EXERCISE PROMPT => For this exercise, copy out each line of the material below that includes "sesión".

RECORDS FOR THE EXERCISE =>
• • • • • • •
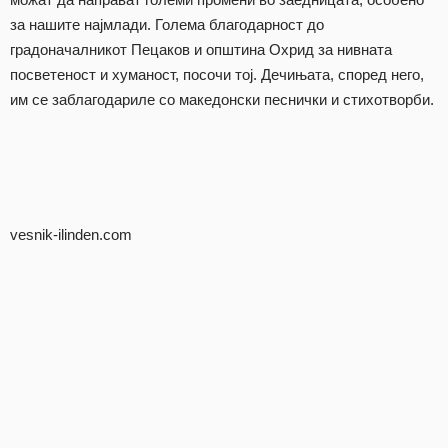
за нашите најмлади. Голема благодарност до
градоначалникот Пецаков и општина Охрид за нивната
посветеност и хуманост, посочи тој. Дечињата, според него,
им се заблагодариле со македонски песнички и стихотворби.
vesnik-ilinden.com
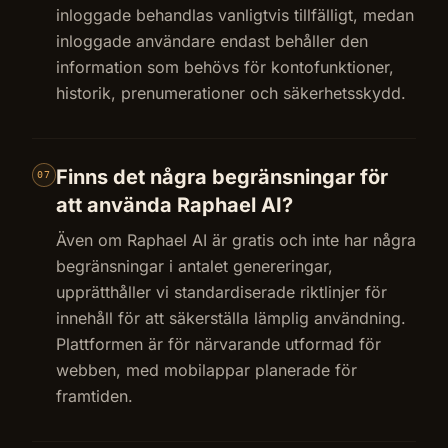
inloggade behandlas vanligtvis tillfälligt, medan
inloggade användare endast behåller den
information som behövs för kontofunktioner,
historik, prenumerationer och säkerhetsskydd.
Finns det några begränsningar för
07
att använda Raphael AI?
Även om Raphael AI är gratis och inte har några
begränsningar i antalet genereringar,
upprätthåller vi standardiserade riktlinjer för
innehåll för att säkerställa lämplig användning.
Plattformen är för närvarande utformad för
webben, med mobilappar planerade för
framtiden.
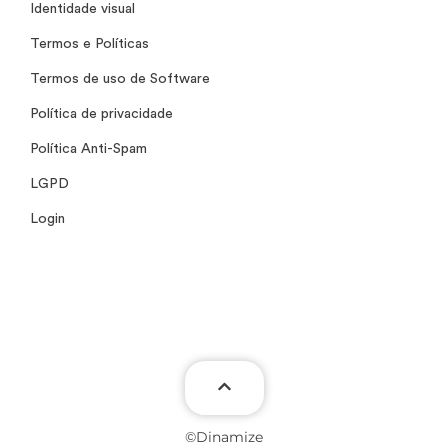
Identidade visual
Termos e Políticas
Termos de uso de Software
Política de privacidade
Política Anti-Spam
LGPD
Login
©Dinamize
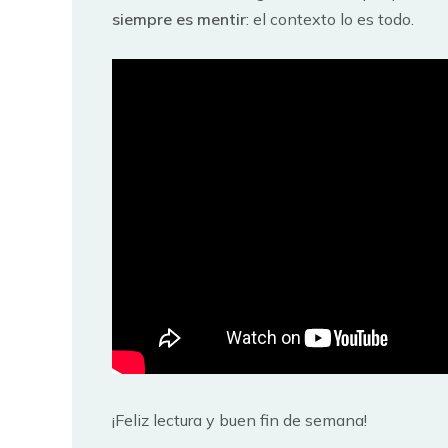
siempre es mentir
: el contexto lo es todo.
¡Feliz lectura y buen fin de semana!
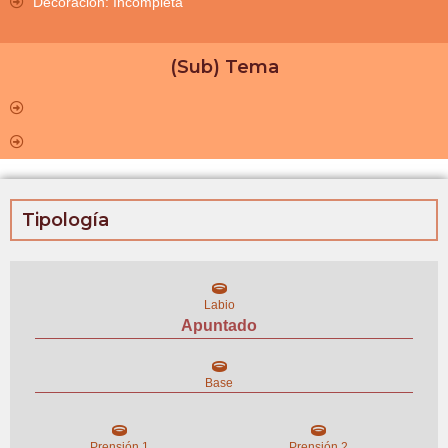
Decoración: Incompleta
(Sub) Tema
Tipología
Labio
Apuntado
Base
Prensión 1
Prensión 2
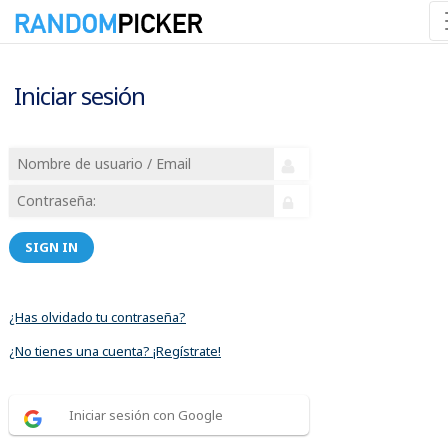
Iniciar sesión
SIGN IN
¿Has olvidado tu contraseña?
¿No tienes una cuenta? ¡Regístrate!
Iniciar sesión con Google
• • • • • • •
EXERCISE SOLUTION =>
Iniciar sesión
Iniciar sesión con Google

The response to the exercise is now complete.